### TASK DIRECTIONS
Your answer should be the exact lines of the data below from the one containing "This screenshot has height=1178, width=904." through the one containing "This screenshot has height=1182, width=1293."; please include nothing else.

[Items from a dataset]
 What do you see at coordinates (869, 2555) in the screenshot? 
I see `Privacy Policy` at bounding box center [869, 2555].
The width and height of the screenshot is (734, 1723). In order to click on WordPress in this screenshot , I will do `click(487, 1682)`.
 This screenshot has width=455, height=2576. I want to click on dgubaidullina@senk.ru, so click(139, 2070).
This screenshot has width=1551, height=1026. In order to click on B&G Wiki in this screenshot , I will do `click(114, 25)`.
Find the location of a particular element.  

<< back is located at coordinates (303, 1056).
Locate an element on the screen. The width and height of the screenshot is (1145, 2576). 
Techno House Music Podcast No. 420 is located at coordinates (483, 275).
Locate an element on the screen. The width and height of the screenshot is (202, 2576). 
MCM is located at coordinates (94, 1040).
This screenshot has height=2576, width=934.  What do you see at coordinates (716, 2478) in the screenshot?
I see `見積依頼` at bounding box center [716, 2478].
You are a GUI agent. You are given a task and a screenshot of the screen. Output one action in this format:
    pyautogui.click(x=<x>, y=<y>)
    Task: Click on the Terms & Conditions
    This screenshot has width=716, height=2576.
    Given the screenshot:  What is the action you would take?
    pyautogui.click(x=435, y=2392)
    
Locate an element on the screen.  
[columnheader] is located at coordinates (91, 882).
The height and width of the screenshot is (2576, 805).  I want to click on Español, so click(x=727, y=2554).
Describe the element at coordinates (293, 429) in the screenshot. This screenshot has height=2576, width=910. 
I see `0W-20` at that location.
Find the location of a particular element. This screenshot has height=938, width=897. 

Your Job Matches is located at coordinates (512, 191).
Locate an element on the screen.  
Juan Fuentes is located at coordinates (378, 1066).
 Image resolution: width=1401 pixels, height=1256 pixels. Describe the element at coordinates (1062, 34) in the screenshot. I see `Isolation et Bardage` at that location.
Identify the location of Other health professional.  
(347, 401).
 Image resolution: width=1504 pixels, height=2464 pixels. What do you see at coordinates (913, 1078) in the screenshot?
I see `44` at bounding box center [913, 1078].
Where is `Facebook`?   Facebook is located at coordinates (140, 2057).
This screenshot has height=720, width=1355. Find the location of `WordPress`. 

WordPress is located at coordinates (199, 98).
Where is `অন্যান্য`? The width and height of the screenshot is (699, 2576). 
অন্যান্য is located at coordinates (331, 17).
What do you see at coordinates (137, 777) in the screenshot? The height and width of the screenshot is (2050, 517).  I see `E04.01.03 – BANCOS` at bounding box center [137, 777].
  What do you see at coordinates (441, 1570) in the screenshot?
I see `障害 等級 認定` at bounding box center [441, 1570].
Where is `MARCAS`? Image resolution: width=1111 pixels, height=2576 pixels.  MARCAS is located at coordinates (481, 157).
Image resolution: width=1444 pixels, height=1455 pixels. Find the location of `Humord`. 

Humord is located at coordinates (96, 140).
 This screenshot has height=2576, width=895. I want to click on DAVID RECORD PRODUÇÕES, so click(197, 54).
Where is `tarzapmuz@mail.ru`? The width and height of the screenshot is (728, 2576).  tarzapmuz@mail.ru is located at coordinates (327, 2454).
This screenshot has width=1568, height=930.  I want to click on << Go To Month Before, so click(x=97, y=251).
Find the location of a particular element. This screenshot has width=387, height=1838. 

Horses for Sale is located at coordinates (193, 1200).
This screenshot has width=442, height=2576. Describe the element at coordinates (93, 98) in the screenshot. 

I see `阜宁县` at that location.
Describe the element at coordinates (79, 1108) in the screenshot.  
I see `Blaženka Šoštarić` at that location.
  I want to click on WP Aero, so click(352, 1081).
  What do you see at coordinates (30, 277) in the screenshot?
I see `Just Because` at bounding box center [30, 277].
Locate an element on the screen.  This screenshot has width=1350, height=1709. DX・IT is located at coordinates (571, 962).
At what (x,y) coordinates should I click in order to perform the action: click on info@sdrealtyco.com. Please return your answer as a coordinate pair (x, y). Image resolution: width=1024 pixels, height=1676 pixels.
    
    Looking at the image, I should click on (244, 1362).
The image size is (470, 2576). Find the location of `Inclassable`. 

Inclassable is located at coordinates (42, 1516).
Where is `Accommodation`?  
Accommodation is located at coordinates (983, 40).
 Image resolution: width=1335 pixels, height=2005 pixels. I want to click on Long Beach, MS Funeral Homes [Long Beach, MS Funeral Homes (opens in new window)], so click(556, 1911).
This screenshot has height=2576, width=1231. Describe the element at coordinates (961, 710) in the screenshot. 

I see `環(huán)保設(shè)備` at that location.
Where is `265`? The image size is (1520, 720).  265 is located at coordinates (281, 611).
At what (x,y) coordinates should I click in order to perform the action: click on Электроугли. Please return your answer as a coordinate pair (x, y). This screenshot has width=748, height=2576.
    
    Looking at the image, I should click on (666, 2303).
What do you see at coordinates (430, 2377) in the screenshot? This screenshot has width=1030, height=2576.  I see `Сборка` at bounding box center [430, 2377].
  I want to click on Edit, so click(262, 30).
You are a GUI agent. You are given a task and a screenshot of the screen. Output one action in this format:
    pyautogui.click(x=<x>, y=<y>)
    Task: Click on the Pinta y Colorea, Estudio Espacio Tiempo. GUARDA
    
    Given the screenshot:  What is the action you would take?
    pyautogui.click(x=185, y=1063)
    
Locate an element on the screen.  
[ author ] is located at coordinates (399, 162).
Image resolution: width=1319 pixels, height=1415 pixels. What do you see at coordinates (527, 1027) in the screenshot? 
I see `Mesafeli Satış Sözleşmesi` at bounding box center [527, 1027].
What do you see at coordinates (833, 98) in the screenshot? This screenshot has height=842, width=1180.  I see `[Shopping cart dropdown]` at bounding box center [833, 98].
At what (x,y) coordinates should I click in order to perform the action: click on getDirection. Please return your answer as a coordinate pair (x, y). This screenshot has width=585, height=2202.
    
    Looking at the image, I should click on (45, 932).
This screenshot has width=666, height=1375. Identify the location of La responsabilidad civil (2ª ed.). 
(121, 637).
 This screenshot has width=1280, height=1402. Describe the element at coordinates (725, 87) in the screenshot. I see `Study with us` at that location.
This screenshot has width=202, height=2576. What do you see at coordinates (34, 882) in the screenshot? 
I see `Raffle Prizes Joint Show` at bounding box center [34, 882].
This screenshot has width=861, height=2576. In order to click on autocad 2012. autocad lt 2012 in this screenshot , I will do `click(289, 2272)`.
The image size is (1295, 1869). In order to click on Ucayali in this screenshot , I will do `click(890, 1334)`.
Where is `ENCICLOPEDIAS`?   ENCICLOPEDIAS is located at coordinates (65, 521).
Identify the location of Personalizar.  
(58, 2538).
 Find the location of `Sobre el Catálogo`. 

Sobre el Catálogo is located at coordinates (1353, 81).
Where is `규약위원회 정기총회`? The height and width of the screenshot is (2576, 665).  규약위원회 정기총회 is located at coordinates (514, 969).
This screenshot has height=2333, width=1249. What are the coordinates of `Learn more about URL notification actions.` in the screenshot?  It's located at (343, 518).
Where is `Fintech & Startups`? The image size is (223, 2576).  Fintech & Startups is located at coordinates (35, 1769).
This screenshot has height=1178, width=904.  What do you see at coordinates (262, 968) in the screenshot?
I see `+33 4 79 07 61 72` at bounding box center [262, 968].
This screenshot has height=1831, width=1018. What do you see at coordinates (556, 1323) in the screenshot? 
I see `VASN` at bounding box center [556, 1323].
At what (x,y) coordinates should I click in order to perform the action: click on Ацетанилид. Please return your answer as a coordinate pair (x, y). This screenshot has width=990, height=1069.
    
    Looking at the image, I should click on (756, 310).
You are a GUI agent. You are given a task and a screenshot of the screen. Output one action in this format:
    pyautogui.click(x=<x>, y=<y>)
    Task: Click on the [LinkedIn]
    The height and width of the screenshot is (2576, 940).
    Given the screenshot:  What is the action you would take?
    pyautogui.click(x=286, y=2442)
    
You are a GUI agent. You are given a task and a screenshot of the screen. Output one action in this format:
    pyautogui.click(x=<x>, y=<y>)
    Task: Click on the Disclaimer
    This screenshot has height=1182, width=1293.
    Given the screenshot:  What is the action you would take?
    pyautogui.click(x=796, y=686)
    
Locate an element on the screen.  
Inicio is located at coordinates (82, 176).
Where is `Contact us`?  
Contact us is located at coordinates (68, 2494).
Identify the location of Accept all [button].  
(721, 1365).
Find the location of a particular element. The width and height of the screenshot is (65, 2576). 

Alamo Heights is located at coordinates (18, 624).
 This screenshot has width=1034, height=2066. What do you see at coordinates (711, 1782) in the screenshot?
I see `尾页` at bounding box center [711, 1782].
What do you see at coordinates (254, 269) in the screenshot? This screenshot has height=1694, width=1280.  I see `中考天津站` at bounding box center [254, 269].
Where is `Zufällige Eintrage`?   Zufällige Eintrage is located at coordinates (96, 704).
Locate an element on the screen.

### WRITTEN ANSWER
This screenshot has height=1178, width=904.  What do you see at coordinates (262, 968) in the screenshot?
I see `+33 4 79 07 61 72` at bounding box center [262, 968].
This screenshot has height=1831, width=1018. What do you see at coordinates (556, 1323) in the screenshot? 
I see `VASN` at bounding box center [556, 1323].
At what (x,y) coordinates should I click in order to perform the action: click on Ацетанилид. Please return your answer as a coordinate pair (x, y). This screenshot has width=990, height=1069.
    
    Looking at the image, I should click on (756, 310).
You are a GUI agent. You are given a task and a screenshot of the screen. Output one action in this format:
    pyautogui.click(x=<x>, y=<y>)
    Task: Click on the [LinkedIn]
    The height and width of the screenshot is (2576, 940).
    Given the screenshot:  What is the action you would take?
    pyautogui.click(x=286, y=2442)
    
You are a GUI agent. You are given a task and a screenshot of the screen. Output one action in this format:
    pyautogui.click(x=<x>, y=<y>)
    Task: Click on the Disclaimer
    This screenshot has height=1182, width=1293.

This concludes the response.